FORM OF DISCLOSURE
Unless you have specifically requested in writing that the disclosure be made in a certain format only, we reserve the right to disclose information as permitted by this authorization in any manner that we deem to be appropriate and consistent with applicable law and/or ethical standards of the psychology profession, including, but not limited to: verbally, in paper format, or electronically. I understand that I may talk to my provider at any time if I have questions about this document.
REDISCLOSURE
Disclosure of this information carries with it the potential for unauthorized re-disclosure, and once information is disclosed it may no longer be protected by federal privacy regulations. This form does not authorize re-disclosure of medical information beyond the limits of the consent. I understand that I may review the disclosed information or ask questions by contacting Hope Springs.

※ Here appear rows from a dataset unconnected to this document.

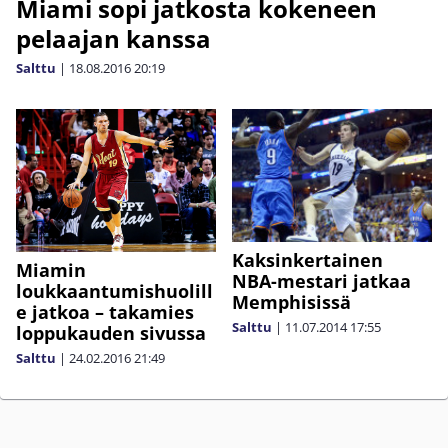
Miami sopi jatkosta kokeneen
pelaajan kanssa
Salttu
|
18.08.2016
20:19
Kaksinkertainen
Miamin
NBA-mestari jatkaa
loukkaantumishuolill
Memphisissä
e jatkoa – takamies
Salttu
|
11.07.2014
17:55
loppukauden sivussa
Salttu
|
24.02.2016
21:49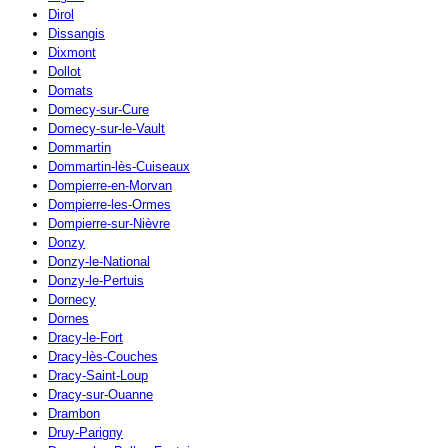
Dirol
Dissangis
Dixmont
Dollot
Domats
Domecy-sur-Cure
Domecy-sur-le-Vault
Dommartin
Dommartin-lès-Cuiseaux
Dompierre-en-Morvan
Dompierre-les-Ormes
Dompierre-sur-Nièvre
Donzy
Donzy-le-National
Donzy-le-Pertuis
Dornecy
Dornes
Dracy-le-Fort
Dracy-lès-Couches
Dracy-Saint-Loup
Dracy-sur-Ouanne
Drambon
Druy-Parigny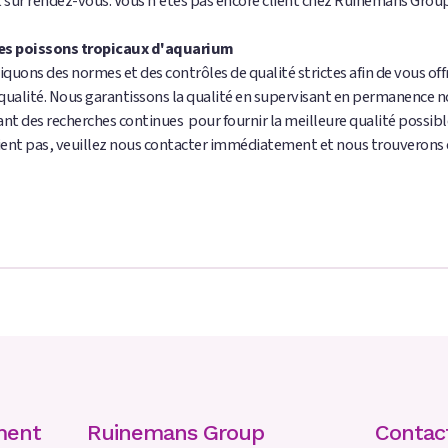
sur rendez-vous. Vous n'êtes pas encore client chez Ruinemans Group
es poissons tropicaux d'aquarium
quons des normes et des contrôles de qualité strictes afin de vous offrir
qualité. Nous garantissons la qualité en supervisant en permanence no
ant des recherches continues pour fournir la meilleure qualité possibl
ient pas, veuillez nous contacter immédiatement et nous trouverons
ment
Ruinemans Group
Contac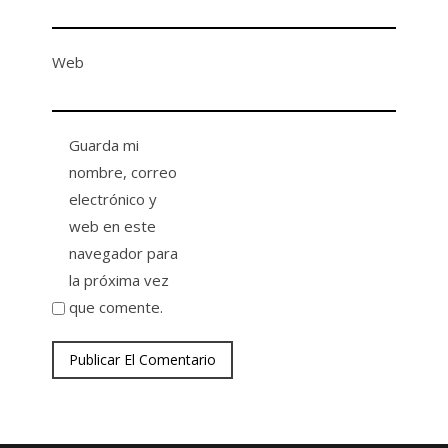
Web
Guarda mi
nombre, correo
electrónico y
web en este
navegador para
la próxima vez
que comente.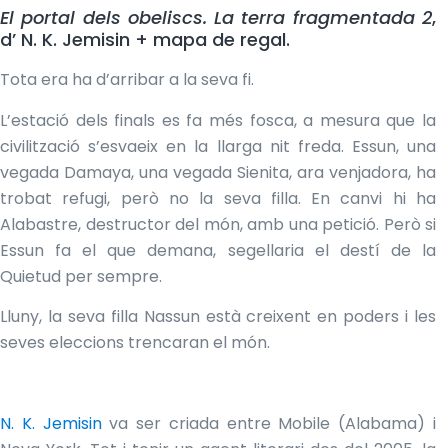
regal
cantidad
El portal dels obeliscs. La terra fragmentada 2
,
d’ N. K. Jemisin + mapa de regal.
Tota era ha d’arribar a la seva fi.
L’estació dels finals es fa més fosca, a mesura que la
civilització s’esvaeix en la llarga nit freda. Essun, una
vegada Damaya, una vegada Sienita, ara venjadora, ha
trobat refugi, però no la seva filla. En canvi hi ha
Alabastre, destructor del món, amb una petició. Però si
Essun fa el que demana, segellaria el destí de la
Quietud per sempre.
Lluny, la seva filla Nassun està creixent en poders i les
seves eleccions trencaran el món.
N. K. Jemisin
va ser criada entre Mobile (Alabama) i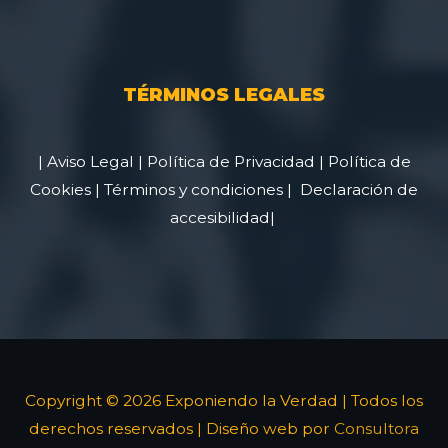
TÉRMINOS LEGALES
|
Aviso Legal
|
Política de Privacidad
|
Política de
Cookies
|
Términos y condiciones
|
Declaración de
accesibilidad
|
Copyright © 2026 Exponiendo la Verdad | Todos los
derechos reservados | Diseño web por
Consultora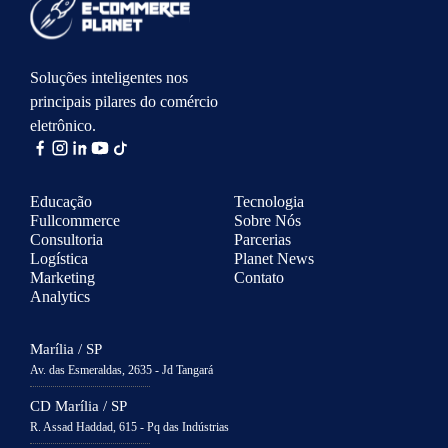
Soluções inteligentes nos
principais pilares do comércio
eletrônico.
Educação
Tecnologia
Fullcommerce
Sobre Nós
Consultoria
Parcerias
Logística
Planet News
Marketing
Contato
Analytics
Marília / SP
Av. das Esmeraldas, 2635 - Jd Tangará
CD Marília / SP
R. Assad Haddad, 615 - Pq das Indústrias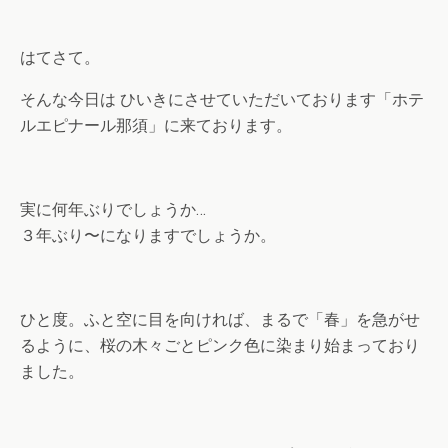
はてさて。
そんな今日は ひいきにさせていただいております「ホテ
ルエピナール那須」に来ております。
実に何年ぶりでしょうか…
３年ぶり〜になりますでしょうか。
ひと度。ふと空に目を向ければ、まるで「春」を急がせ
るように、桜の木々ごとピンク色に染まり始まっており
ました。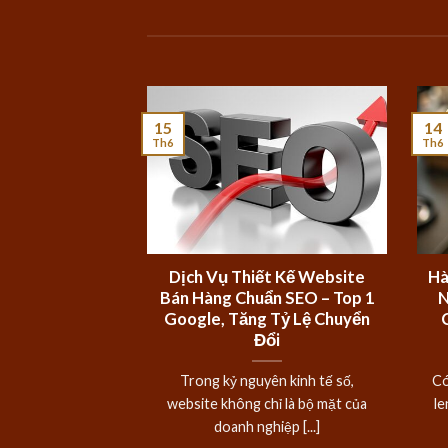
15
14
Th6
Th6
Dịch Vụ Thiết Kế Website
Hà
Bán Hàng Chuẩn SEO – Top 1
N
Google, Tăng Tỷ Lệ Chuyển
Đổi
Trong kỷ nguyên kinh tế số,
Có
website không chỉ là bộ mặt của
le
doanh nghiệp [...]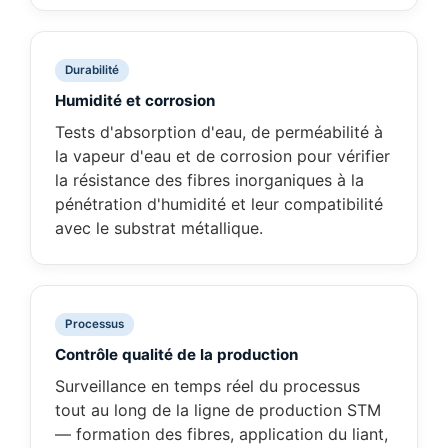
Durabilité
Humidité et corrosion
Tests d'absorption d'eau, de perméabilité à
la vapeur d'eau et de corrosion pour vérifier
la résistance des fibres inorganiques à la
pénétration d'humidité et leur compatibilité
avec le substrat métallique.
Processus
Contrôle qualité de la production
Surveillance en temps réel du processus
tout au long de la ligne de production STM
— formation des fibres, application du liant,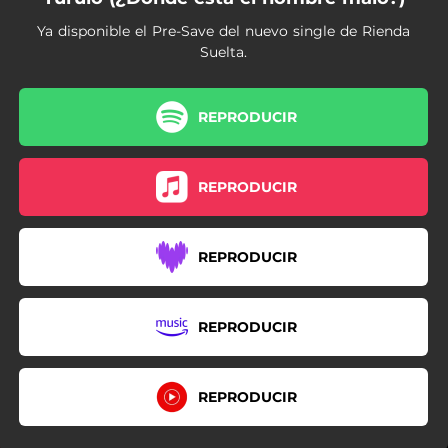
Ya disponible el Pre-Save del nuevo single de Rienda
Suelta.
REPRODUCIR
REPRODUCIR
REPRODUCIR
REPRODUCIR
REPRODUCIR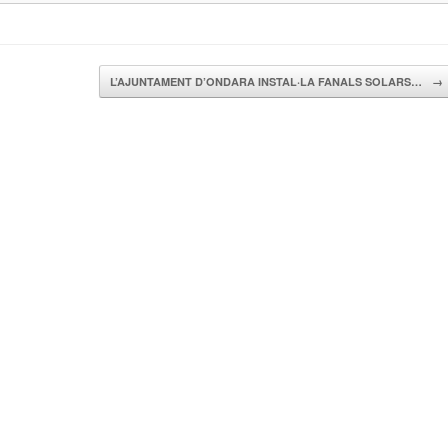
L’AJUNTAMENT D’ONDARA INSTAL·LA FANALS SOLARS…
→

I may be charged for copies in accordance with state law.
REVOCATION
I understand the information to be disclosed may include records related to behavior and/or mental health, test data, alcohol/drug abuse treatment, HIV/AIDS, and genetics. This authorization may be revoked at any time except to the extent that action has been taken in reliance upon it. I may do so by sending written notice to Hope Springs Behavioral Consultants, 1303 5th Street, Suite 202, Coralville, IA 52241-2939. I understand that any release that was made prior to my revocation in compliance with this authorization shall not constitute a breach of my rights to confidentiality.
EXPIRATION
This agreement will expire one year from the date of signature, unless previously revoked or otherwise indicated.
CONDITIONS
I understand that Hope Springs Behavioral Consultants does not require completion of this form as a condition of treatment. However, when the provision of services is solely for the purpose of creating a medical report for review of a third party, refusal to sign may result in a denial of those services.
ATTENTION: This is a legal document. By signing, I agree to, understand, and accept the terms of this authorization. If records are inadvertently received by an unauthorized recipient, through no fault of the sender, I waive claim against the sender.